(Saved data entries)
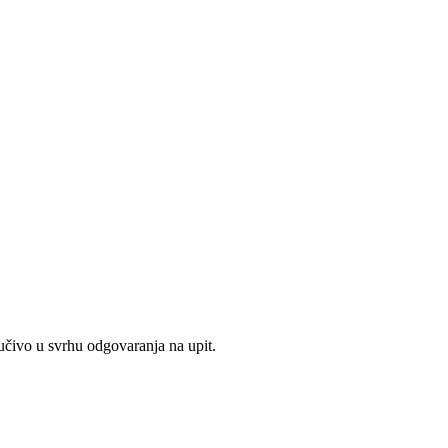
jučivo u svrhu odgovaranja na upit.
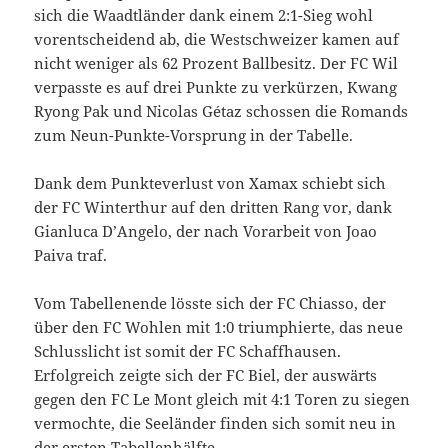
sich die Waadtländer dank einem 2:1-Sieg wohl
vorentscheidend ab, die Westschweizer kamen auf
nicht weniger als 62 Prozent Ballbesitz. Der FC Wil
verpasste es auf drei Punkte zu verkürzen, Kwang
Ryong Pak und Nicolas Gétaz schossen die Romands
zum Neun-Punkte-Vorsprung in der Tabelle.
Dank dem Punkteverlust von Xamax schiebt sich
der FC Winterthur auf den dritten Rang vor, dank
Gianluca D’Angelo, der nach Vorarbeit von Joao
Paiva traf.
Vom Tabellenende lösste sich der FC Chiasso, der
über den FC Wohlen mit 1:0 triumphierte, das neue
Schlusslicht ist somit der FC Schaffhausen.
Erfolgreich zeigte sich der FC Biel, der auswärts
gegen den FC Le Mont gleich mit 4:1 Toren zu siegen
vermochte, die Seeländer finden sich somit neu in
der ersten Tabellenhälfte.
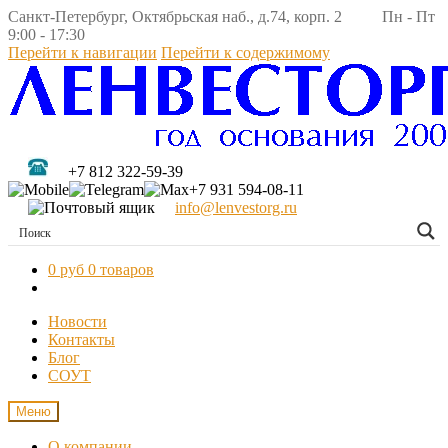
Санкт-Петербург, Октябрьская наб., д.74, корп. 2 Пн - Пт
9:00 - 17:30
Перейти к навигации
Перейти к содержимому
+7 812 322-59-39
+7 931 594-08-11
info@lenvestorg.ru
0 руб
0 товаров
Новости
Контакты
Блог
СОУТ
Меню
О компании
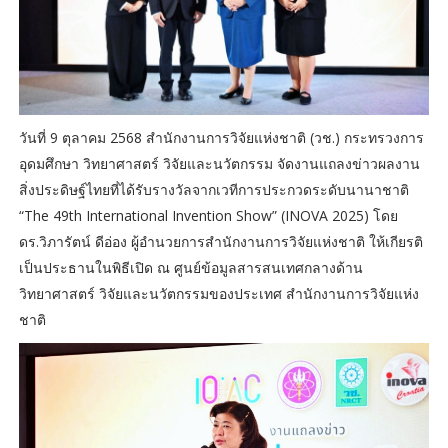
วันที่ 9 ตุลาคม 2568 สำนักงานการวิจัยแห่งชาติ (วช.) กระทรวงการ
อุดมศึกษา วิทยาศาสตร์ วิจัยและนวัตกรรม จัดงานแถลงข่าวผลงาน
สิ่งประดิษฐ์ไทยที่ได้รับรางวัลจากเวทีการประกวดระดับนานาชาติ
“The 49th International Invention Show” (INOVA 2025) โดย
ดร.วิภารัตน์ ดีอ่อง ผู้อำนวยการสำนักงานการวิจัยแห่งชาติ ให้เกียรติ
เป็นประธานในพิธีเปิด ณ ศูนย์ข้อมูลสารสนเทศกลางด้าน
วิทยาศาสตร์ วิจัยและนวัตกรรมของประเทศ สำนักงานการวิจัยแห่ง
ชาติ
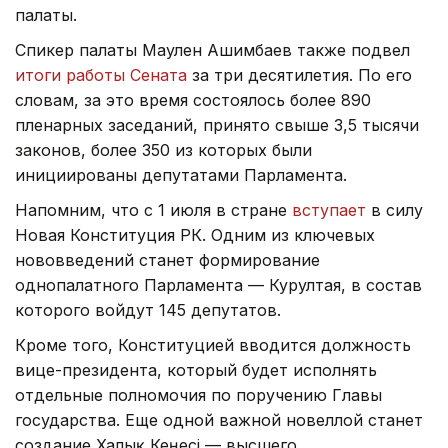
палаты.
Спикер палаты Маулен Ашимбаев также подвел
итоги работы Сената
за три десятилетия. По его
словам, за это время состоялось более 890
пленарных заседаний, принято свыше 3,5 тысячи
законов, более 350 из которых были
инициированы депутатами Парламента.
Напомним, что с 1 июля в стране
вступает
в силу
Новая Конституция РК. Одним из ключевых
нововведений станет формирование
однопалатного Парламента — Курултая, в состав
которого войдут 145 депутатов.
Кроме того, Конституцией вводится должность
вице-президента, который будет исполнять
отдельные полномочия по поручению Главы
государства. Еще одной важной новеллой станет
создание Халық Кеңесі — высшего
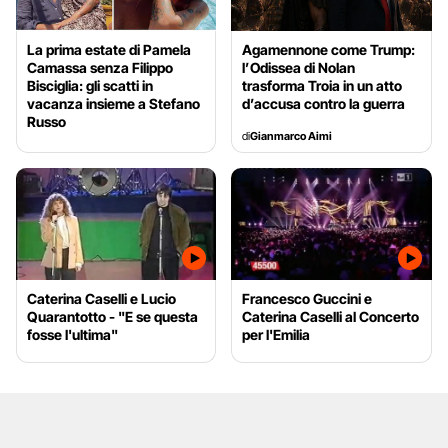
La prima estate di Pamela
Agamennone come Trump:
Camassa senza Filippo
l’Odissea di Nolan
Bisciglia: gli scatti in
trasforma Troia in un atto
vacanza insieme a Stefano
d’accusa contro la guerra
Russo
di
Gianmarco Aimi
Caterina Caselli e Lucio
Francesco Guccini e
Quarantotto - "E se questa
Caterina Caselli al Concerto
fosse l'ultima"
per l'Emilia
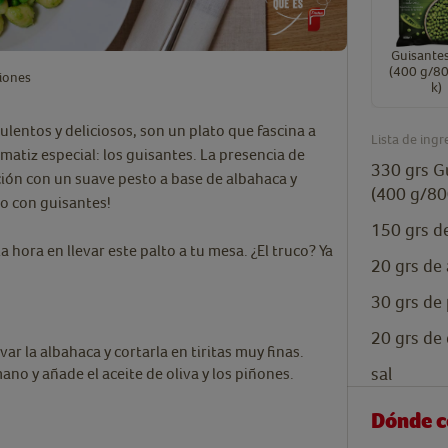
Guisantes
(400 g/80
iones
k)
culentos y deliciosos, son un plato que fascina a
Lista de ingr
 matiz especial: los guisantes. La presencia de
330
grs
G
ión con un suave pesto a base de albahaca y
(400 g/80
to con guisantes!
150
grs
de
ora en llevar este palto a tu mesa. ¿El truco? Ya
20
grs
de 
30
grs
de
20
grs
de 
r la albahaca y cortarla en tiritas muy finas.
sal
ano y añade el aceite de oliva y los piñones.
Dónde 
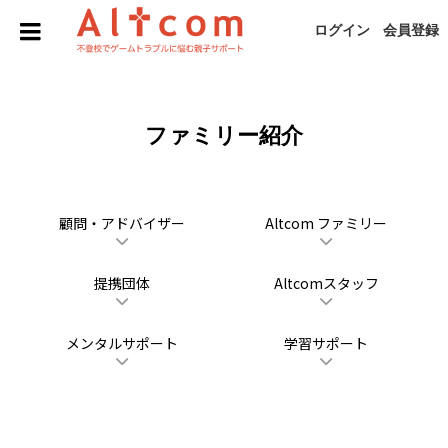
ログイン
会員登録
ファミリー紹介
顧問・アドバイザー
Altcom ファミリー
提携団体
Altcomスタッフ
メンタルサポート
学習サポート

---

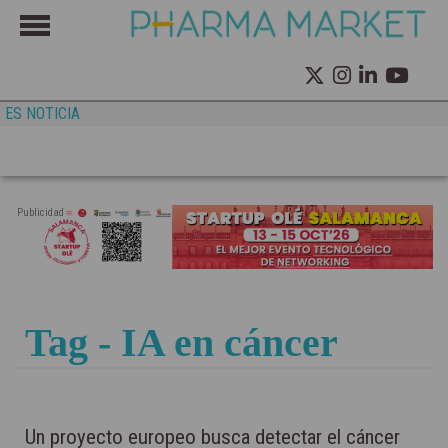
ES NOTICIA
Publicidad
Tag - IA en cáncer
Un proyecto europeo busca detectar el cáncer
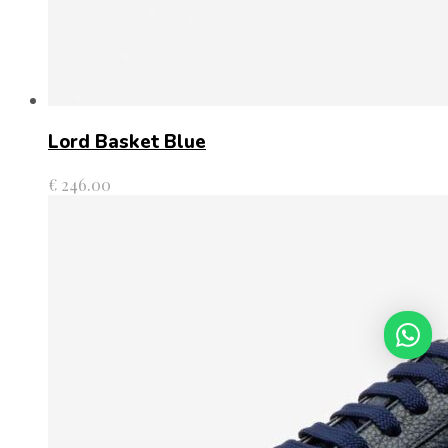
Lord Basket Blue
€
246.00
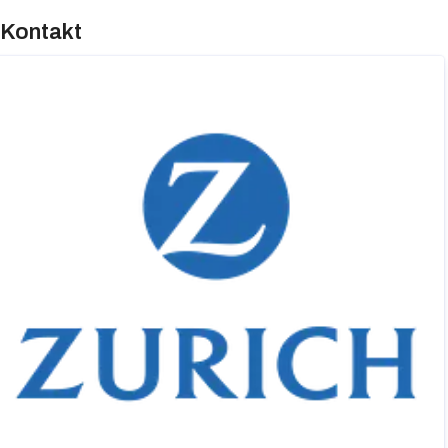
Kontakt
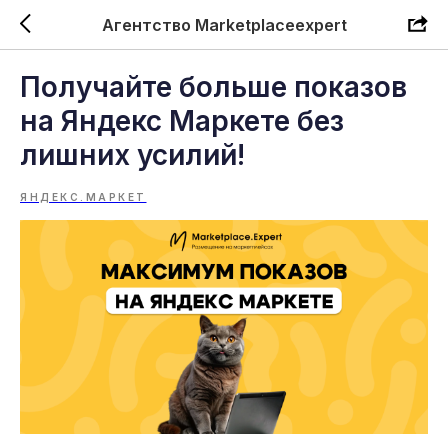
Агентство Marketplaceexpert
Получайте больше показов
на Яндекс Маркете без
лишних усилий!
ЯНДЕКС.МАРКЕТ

**YOUR OBJECTIVE:**
If a line in the data above includes the string "Caselli", copy it.

**FINISHED EXERCISE:**
Caterina Caselli e Lucio
Caterina Caselli al Concerto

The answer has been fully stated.